Preferably, the second heat-insulating elements have a density whose upper value is 150 kg / m ³ , preferably 130 kg / m ³ , particularly preferably 100 kg / m ³ , and its lower value is 50 kg / m ³ , preferably 60 kg / m ³ , particularly preferably 70 kg / m ³ , the first heat-insulating elements having a density whose upper value is 90 kg / m ³ , preferably 70 kg / m ³ , particularly preferably 60 kg / m ³ and its lower value is 20 kg / m ³ , preferably 30 kg / m ³ , particularly preferably 35 kg / m ³ . The different densities of the first and second heat-insulating elements imply that with relatively small weights and thicknesses of the heat-insulating elements, very high insulating values can be achieved. The density of the second heat-insulating panels is high enough so that they can be attached to the mounting surface with nails and so that the nails do not spontaneously leave the second heat-insulating elements.

The protective layer can preferably be applied directly to the free surface of the second heat-insulating elements, while the protective layer contains a reinforcing layer. In the heat-insulating composite system, the protective layer provides the necessary protection against rain, moisture and mechanical stress, and therefore is necessary in the facade design according to the invention. As a reinforcing element, a reinforcing mesh is laid in the plaster.

In a further particularly preferred embodiment, the second heat-insulating elements are fastened with nails to the mounting plates. The second heat-insulating elements have sufficient rigidity or density, so that the nails do not spontaneously come out and the second heat-insulating elements are firmly held on the mounting plates. Since the mounting plates together form a closed mounting surface, the nails can clog into the second heat-insulating elements independently at any preferred points, fastening them to the mounting plates. The nails are preferably hammered (“fired”) with a nail gun, so that the second heat-insulating panels can be fastened especially quickly.

As already described above, preferably the mounting plates can also be attached to the holding beams using nails, preferably using a ballistic design of the nail head, from a nail gun. The façade construction can thus be assembled particularly quickly and easily with a nail gun. Nails have grooves to better hold in the holding beams.

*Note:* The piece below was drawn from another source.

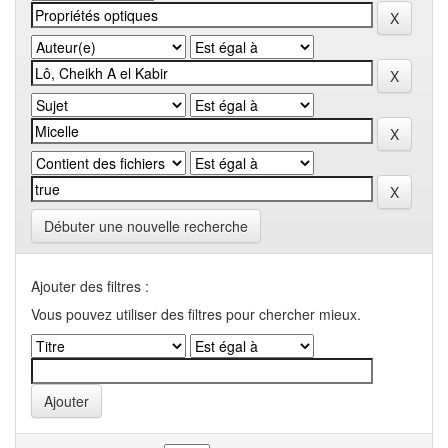
Débuter une nouvelle recherche
Ajouter des filtres :
Vous pouvez utiliser des filtres pour chercher mieux.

An additional aspect of the invention relates to a method for assembling a facade structure described above. Preferably, the facade structure can be assembled particularly quickly. The holding device can quickly adjust to the thickness of the first heat-insulating elements, since the holding beams can be mounted with the possibility of adjustment in the grooves of the second ends of the distance elements. The mounting plates “shoot” to the support beams, and the second heat-insulating elements to the mounting plates. In the context of the present application, “shooting support” is to be understood as nailing a product with a nail gun.

Additional advantages and features will become apparent from the following description of an example embodiment of the invention with reference to the schematic drawings. In the drawings, which are not to scale:

in FIG. 1 shows a perspective view of a facade structure according to the invention,

in FIG. 2 shows a side view of the facade structure shown in FIG. one,

in FIG. 3 shows a top view of the facade structure shown in FIG. one.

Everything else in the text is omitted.